Source: Wong, P.P., Monette, G., & Weiner, N.I. (2001). Mathematical models of cognitive recovery. Brain Injury, 15, 519-530.
# load package for later use - must have pacman installed first
pacman::p_load(tidyverse, nlme, car)
# save a copy
dta <- Wong
# check data structure
str(dta)
'data.frame': 331 obs. of 7 variables:
$ id : int 3358 3535 3547 3592 3728 3790 3807 3808 4253 4356 ...
$ days : num 30 16 40 13 19 13 37 31 40 31 ...
$ duration: int 4 17 1 10 6 3 5 7 3 7 ...
$ sex : Factor w/ 2 levels "Female","Male": 2 2 2 2 2 2 2 2 2 2 ...
$ age : num 20.7 55.3 55.9 61.7 30.1 ...
$ piq : int 87 95 95 59 67 76 74 91 115 86 ...
$ viq : int 89 77 116 73 73 69 77 110 110 83 ...
# see the first 6 lines
head(dta)
id days duration sex age piq viq
1 3358 30 4 Male 20.671 87 89
2 3535 16 17 Male 55.288 95 77
3 3547 40 1 Male 55.915 95 116
4 3592 13 10 Male 61.665 59 73
5 3728 19 6 Male 30.127 67 73
6 3790 13 3 Male 57.062 76 69
ot <- theme_set(theme_bw())
# plot individuals
ggplot(dta, aes(sqrt(days), piq, group = id)) +
geom_point(pch = 20) +
geom_line() +
stat_smooth(aes(group=1), method = "gam", formula = y ~ s(x)) +
labs(x = "Days after recovering from coma (square-root)",
y = "Performance IQ score")
ggplot(dta, aes(sqrt(duration), piq)) +
geom_point(pch = 20) +
stat_smooth(method = "gam", formula = y ~ s(x, k = 3)) +
labs(x = "Duration of coma (square-root)", y = "Performance IQ score")

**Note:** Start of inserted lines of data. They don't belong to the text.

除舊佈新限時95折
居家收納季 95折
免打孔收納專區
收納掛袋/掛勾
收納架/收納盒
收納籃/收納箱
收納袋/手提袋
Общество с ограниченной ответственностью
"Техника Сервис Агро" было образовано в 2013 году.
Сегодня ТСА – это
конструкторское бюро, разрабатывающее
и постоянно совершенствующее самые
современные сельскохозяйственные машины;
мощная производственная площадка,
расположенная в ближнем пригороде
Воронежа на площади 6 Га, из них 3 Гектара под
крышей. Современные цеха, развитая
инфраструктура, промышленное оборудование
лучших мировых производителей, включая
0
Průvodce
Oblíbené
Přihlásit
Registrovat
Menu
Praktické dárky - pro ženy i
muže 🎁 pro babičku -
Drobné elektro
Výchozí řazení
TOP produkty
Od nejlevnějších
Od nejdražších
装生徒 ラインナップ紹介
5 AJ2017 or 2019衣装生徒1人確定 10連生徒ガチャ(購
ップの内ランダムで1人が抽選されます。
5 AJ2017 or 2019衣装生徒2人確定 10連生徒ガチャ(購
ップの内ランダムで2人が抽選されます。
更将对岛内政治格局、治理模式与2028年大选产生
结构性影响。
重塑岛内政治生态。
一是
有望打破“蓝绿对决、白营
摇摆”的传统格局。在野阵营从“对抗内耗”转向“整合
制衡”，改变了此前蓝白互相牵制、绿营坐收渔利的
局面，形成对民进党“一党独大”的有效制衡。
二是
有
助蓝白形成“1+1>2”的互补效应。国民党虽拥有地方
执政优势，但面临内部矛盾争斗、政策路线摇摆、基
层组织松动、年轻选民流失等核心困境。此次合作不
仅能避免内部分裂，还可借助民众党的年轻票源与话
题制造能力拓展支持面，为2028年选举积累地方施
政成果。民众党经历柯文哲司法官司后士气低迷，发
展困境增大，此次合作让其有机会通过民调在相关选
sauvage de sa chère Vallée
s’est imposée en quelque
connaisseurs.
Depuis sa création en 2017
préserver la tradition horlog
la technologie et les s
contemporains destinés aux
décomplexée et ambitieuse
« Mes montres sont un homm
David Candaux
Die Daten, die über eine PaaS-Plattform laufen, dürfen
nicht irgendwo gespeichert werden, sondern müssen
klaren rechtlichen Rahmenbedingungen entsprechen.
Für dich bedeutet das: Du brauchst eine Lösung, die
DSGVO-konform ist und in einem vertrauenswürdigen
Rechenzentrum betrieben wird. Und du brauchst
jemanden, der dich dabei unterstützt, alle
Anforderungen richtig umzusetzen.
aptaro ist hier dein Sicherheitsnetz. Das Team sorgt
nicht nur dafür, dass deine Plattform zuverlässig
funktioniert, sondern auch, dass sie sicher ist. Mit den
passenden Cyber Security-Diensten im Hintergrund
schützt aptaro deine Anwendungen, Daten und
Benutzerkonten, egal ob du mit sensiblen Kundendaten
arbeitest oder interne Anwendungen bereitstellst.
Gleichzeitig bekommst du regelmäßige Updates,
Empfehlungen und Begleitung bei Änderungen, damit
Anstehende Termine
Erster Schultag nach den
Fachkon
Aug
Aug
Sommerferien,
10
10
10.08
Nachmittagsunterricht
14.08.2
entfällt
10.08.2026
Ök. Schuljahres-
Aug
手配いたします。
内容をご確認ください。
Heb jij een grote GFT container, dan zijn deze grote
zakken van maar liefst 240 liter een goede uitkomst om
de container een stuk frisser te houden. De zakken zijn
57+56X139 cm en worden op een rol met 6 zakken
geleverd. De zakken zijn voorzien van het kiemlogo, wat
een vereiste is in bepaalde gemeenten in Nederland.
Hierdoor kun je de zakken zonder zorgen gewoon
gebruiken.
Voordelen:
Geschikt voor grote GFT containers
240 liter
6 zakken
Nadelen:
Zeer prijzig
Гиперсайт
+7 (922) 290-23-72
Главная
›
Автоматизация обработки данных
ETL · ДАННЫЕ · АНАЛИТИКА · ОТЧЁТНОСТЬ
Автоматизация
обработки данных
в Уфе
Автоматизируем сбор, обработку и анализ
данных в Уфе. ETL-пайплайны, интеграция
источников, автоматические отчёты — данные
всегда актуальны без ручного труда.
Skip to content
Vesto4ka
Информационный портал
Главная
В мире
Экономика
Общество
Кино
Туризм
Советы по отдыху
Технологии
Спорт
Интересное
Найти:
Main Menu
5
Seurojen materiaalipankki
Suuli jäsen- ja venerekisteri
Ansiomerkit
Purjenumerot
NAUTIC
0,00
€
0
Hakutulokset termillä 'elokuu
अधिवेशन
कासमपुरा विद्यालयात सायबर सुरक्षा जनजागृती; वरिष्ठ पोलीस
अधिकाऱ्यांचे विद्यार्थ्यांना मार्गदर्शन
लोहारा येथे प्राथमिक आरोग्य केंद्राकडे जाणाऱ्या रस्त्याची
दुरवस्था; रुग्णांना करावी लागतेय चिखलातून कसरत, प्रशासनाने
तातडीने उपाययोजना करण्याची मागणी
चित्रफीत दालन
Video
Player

# Use this to guess the initial values for parameters
summary(lm(piq ~ sqrt(duration), data = dta))
Call:
lm(formula = piq ~ sqrt(duration), data = dta)
Residuals:
Min 1Q Median 3Q Max
-40.30 -10.89 -1.73 9.33 45.34
Coefficients:
Estimate Std. Error t value Pr(>|t|)
(Intercept) 91.304 1.275 71.61 < 2e-16
sqrt(duration) -1.289 0.337 -3.82 0.00016
Residual standard error: 14.8 on 329 degrees of freedom
Multiple R-squared: 0.0425, Adjusted R-squared: 0.0396
F-statistic: 14.6 on 1 and 329 DF, p-value: 0.000158
# fit the model
m1 <- nlme(piq ~ b0 + b1*exp(-b2*days), data = dta,
fixed = list(b0 ~ 1 + sqrt(duration),
b1 ~ 1 + sqrt(duration),
b2 ~ 1),
random = list(id = list(b0 ~ 1, b1 ~ 1)),
start = list(fixed = c(100, -1.5, -10, 0, 0.007)))
# show output summary
summary(m1)
Nonlinear mixed-effects model fit by maximum likelihood
Model: piq ~ b0 + b1 * exp(-b2 * days)
Data: dta
AIC BIC logLik
2593.4 2627.6 -1287.7
Random effects:
Formula: list(b0 ~ 1, b1 ~ 1)
Level: id
Structure: General positive-definite, Log-Cholesky parametrization
StdDev Corr
b0.(Intercept) 13.7691 b0.(I)
b1.(Intercept) 2.6010 -0.996
Residual 6.7362
Fixed effects: list(b0 ~ 1 + sqrt(duration), b1 ~ 1 + sqrt(duration), b2 ~ 1)
Value Std.Error DF t-value p-value
b0.(Intercept) 97.095 2.0365 127 47.676 0.0000
b0.sqrt(duration) -1.245 0.4805 127 -2.592 0.0107
b1.(Intercept) -11.145 3.2081 127 -3.474 0.0007
b1.sqrt(duration) -3.248 1.0768 127 -3.017 0.0031
b2 0.008 0.0017 127 4.996 0.0000
Correlation:
b0.(I) b0.s() b1.(I) b1.s()
b0.sqrt(duration) -0.724
b1.(Intercept) -0.596 0.463
b1.sqrt(duration) 0.463 -0.455 -0.789
b2 -0.309 0.013 0.092 -0.380
Standardized Within-Group Residuals:
Min Q1 Med Q3 Max
-3.3323903 -0.3656999 0.0089778 0.3827555 2.3030905
Number of Observations: 331
Number of Groups: 200
# augment data with fitted values
dta_m1 <- data.frame(dta, fit = predict(m1))
# fitted lines
ggplot(dta_m1, aes(sqrt(days), piq, group = id)) +
geom_point(pch = 20, alpha = .5) +
geom_line(aes(sqrt(days), fit, group = id)) +
labs(x = "Days after recovering from coma (square-root)",
y = "Performance IQ score")
# plot mode fits - basic graphics - detail contol
#
newdata <- expand.grid(duration = c(1, 10, 20, 50, 100, 200),
days = seq(0, 1000, 20))
newdata$piq <- predict(m1, newdata, level = 0)
plot(piq ~ days, type="n", data = newdata,
xlab = "Days Post Coma", ylab = "Average Performance IQ",
ylim = c(15, 105), xlim = c(-100, 1000), axes = FALSE, frame=TRUE)
axis(2)
axis(4)
axis(1, at = seq(0, 1000, by=100))
for (dc in c(1, 10, 20, 50, 100, 200)){
with(newdata, {
lines(spline(seq(0, 1000, 20), piq[duration == dc]), lwd = 2)
text(-25, piq[duration == dc][1], labels = dc, adj = 0.9)
}
)}
grid()
text(-100, 95, labels="Length of\nComa", adj = 0, cex = .7)
The results revealed that the duration of coma and the days after recovering from coma significantly affected the IQ performance for these patients who had suffered from traumatic brain injuries resulting in comas.